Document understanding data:
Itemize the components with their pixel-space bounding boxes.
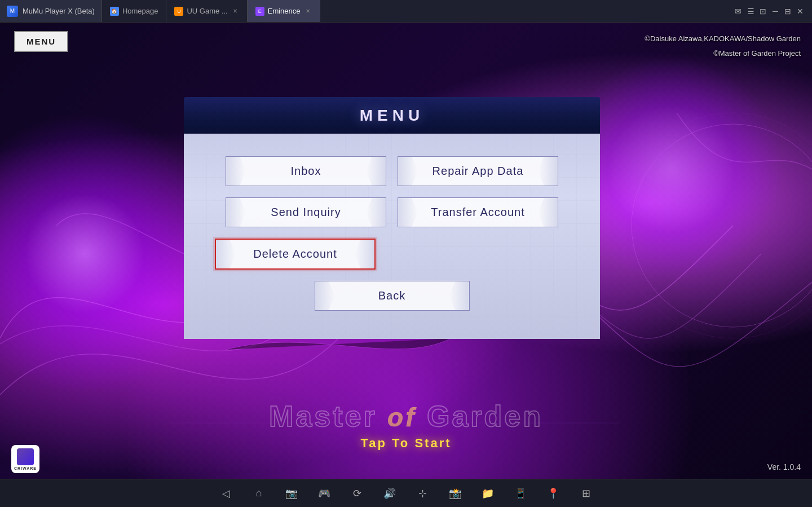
taskbar-top: M MuMu Player X (Beta) 🏠 Homepage U UU G… (0, 0, 812, 23)
dialog-header: MENU (184, 97, 600, 134)
criware-icon (17, 448, 34, 465)
tabs-bar: 🏠 Homepage U UU Game ... ✕ E Eminence ✕ (102, 0, 726, 22)
delete-row: Delete Account (215, 239, 569, 270)
arrows-icon[interactable]: ⊹ (414, 486, 430, 501)
uu-tab-close[interactable]: ✕ (231, 7, 239, 15)
app-icon: M (7, 6, 18, 17)
volume-icon[interactable]: 🔊 (382, 486, 398, 501)
minimize-icon[interactable]: ─ (770, 6, 780, 16)
app-icon-area: M MuMu Player X (Beta) (0, 0, 102, 22)
fullscreen-icon[interactable]: ⊡ (758, 6, 768, 16)
menu-lines-icon[interactable]: ☰ (745, 6, 756, 16)
rotate-icon[interactable]: ⟳ (349, 486, 365, 501)
menu-dialog: MENU Inbox Repair App Data Send Inquiry … (184, 97, 600, 383)
master-title: Master of Garden (269, 399, 543, 433)
gamepad-icon[interactable]: 🎮 (316, 486, 332, 501)
repair-app-data-button[interactable]: Repair App Data (398, 156, 558, 186)
folder-icon[interactable]: 📁 (480, 486, 496, 501)
taskbar-bottom: ◁ ⌂ 📷 🎮 ⟳ 🔊 ⊹ 📸 📁 📱 📍 ⊞ (0, 479, 812, 507)
mail-icon[interactable]: ✉ (733, 6, 743, 16)
button-row-2: Send Inquiry Transfer Account (215, 197, 569, 227)
version-label: Ver. 1.0.4 (767, 462, 801, 471)
back-button[interactable]: Back (315, 281, 470, 311)
close-icon[interactable]: ✕ (795, 6, 805, 16)
master-title-area: Master of Garden Tap To Start (269, 399, 543, 451)
delete-account-button[interactable]: Delete Account (215, 239, 376, 270)
dialog-body: Inbox Repair App Data Send Inquiry Trans… (184, 134, 600, 339)
send-inquiry-button[interactable]: Send Inquiry (226, 197, 386, 227)
tap-to-start[interactable]: Tap To Start (269, 436, 543, 451)
uu-tab-icon: U (174, 7, 183, 16)
dialog-title: MENU (360, 107, 424, 125)
home-icon[interactable]: ⌂ (251, 486, 267, 501)
tab-homepage[interactable]: 🏠 Homepage (102, 0, 167, 22)
eminence-tab-icon: E (255, 7, 264, 16)
criware-badge: CRIWARE (11, 445, 39, 473)
copyright: ©Daisuke Aizawa,KADOKAWA/Shadow Garden ©… (645, 31, 801, 60)
phone-icon[interactable]: 📱 (513, 486, 528, 501)
screenshot-icon[interactable]: 📸 (447, 486, 463, 501)
transfer-account-button[interactable]: Transfer Account (398, 197, 558, 227)
tab-eminence[interactable]: E Eminence ✕ (248, 0, 320, 22)
grid-icon[interactable]: ⊞ (578, 486, 594, 501)
location-icon[interactable]: 📍 (545, 486, 561, 501)
game-menu-button[interactable]: MENU (14, 31, 68, 52)
camera-icon[interactable]: 📷 (284, 486, 299, 501)
app-title: MuMu Player X (Beta) (23, 7, 95, 15)
eminence-tab-close[interactable]: ✕ (304, 7, 312, 15)
home-tab-icon: 🏠 (110, 7, 119, 16)
restore-icon[interactable]: ⊟ (783, 6, 793, 16)
back-arrow-icon[interactable]: ◁ (218, 486, 234, 501)
button-row-1: Inbox Repair App Data (215, 156, 569, 186)
inbox-button[interactable]: Inbox (226, 156, 386, 186)
criware-label: CRIWARE (14, 466, 37, 470)
window-controls: ✉ ☰ ⊡ ─ ⊟ ✕ (726, 6, 812, 16)
tab-uu-game[interactable]: U UU Game ... ✕ (166, 0, 247, 22)
back-row: Back (215, 281, 569, 311)
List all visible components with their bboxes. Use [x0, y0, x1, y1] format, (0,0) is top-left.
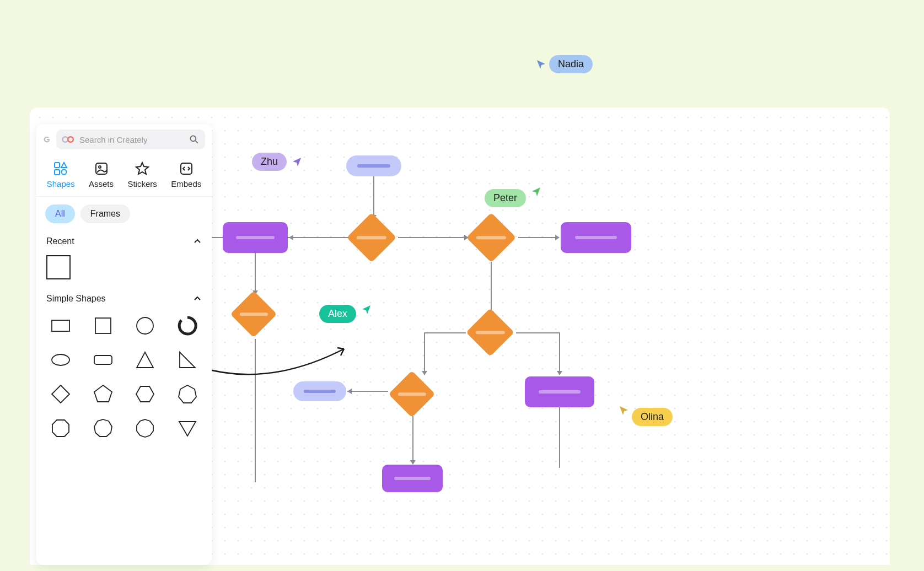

WHAT TO PRODUCE: Write out every line above exactly as it is, leaving out the pictures.

WRITTEN RESPONSE:
Itemize the components with their pixel-space bounding boxes.
taskbar-top: M MuMu Player X (Beta) 🏠 Homepage U UU G… (0, 0, 812, 23)
dialog-header: MENU (184, 97, 600, 134)
criware-icon (17, 448, 34, 465)
tabs-bar: 🏠 Homepage U UU Game ... ✕ E Eminence ✕ (102, 0, 726, 22)
delete-row: Delete Account (215, 239, 569, 270)
arrows-icon[interactable]: ⊹ (414, 486, 430, 501)
uu-tab-close[interactable]: ✕ (231, 7, 239, 15)
app-icon: M (7, 6, 18, 17)
volume-icon[interactable]: 🔊 (382, 486, 398, 501)
minimize-icon[interactable]: ─ (770, 6, 780, 16)
app-icon-area: M MuMu Player X (Beta) (0, 0, 102, 22)
fullscreen-icon[interactable]: ⊡ (758, 6, 768, 16)
menu-lines-icon[interactable]: ☰ (745, 6, 756, 16)
rotate-icon[interactable]: ⟳ (349, 486, 365, 501)
menu-dialog: MENU Inbox Repair App Data Send Inquiry … (184, 97, 600, 383)
master-title: Master of Garden (269, 399, 543, 433)
gamepad-icon[interactable]: 🎮 (316, 486, 332, 501)
repair-app-data-button[interactable]: Repair App Data (398, 156, 558, 186)
folder-icon[interactable]: 📁 (480, 486, 496, 501)
taskbar-bottom: ◁ ⌂ 📷 🎮 ⟳ 🔊 ⊹ 📸 📁 📱 📍 ⊞ (0, 479, 812, 507)
mail-icon[interactable]: ✉ (733, 6, 743, 16)
button-row-2: Send Inquiry Transfer Account (215, 197, 569, 227)
version-label: Ver. 1.0.4 (767, 462, 801, 471)
back-button[interactable]: Back (315, 281, 470, 311)
close-icon[interactable]: ✕ (795, 6, 805, 16)
master-title-area: Master of Garden Tap To Start (269, 399, 543, 451)
delete-account-button[interactable]: Delete Account (215, 239, 376, 270)
dialog-body: Inbox Repair App Data Send Inquiry Trans… (184, 134, 600, 339)
send-inquiry-button[interactable]: Send Inquiry (226, 197, 386, 227)
tap-to-start[interactable]: Tap To Start (269, 436, 543, 451)
uu-tab-icon: U (174, 7, 183, 16)
dialog-title: MENU (360, 107, 424, 125)
home-icon[interactable]: ⌂ (251, 486, 267, 501)
tab-homepage[interactable]: 🏠 Homepage (102, 0, 167, 22)
eminence-tab-icon: E (255, 7, 264, 16)
criware-badge: CRIWARE (11, 445, 39, 473)
copyright: ©Daisuke Aizawa,KADOKAWA/Shadow Garden ©… (645, 31, 801, 60)
phone-icon[interactable]: 📱 (513, 486, 528, 501)
screenshot-icon[interactable]: 📸 (447, 486, 463, 501)
transfer-account-button[interactable]: Transfer Account (398, 197, 558, 227)
tab-eminence[interactable]: E Eminence ✕ (248, 0, 320, 22)
grid-icon[interactable]: ⊞ (578, 486, 594, 501)
location-icon[interactable]: 📍 (545, 486, 561, 501)
game-menu-button[interactable]: MENU (14, 31, 68, 52)
camera-icon[interactable]: 📷 (284, 486, 299, 501)
app-title: MuMu Player X (Beta) (23, 7, 95, 15)
eminence-tab-close[interactable]: ✕ (304, 7, 312, 15)
home-tab-icon: 🏠 (110, 7, 119, 16)
restore-icon[interactable]: ⊟ (783, 6, 793, 16)
back-arrow-icon[interactable]: ◁ (218, 486, 234, 501)
button-row-1: Inbox Repair App Data (215, 156, 569, 186)
inbox-button[interactable]: Inbox (226, 156, 386, 186)
criware-label: CRIWARE (14, 466, 37, 470)
window-controls: ✉ ☰ ⊡ ─ ⊟ ✕ (726, 6, 812, 16)
tab-uu-game[interactable]: U UU Game ... ✕ (166, 0, 247, 22)
back-row: Back (215, 281, 569, 311)
List all visible components with their bboxes. Use [x0, y0, x1, y1] format, (0,0) is top-left.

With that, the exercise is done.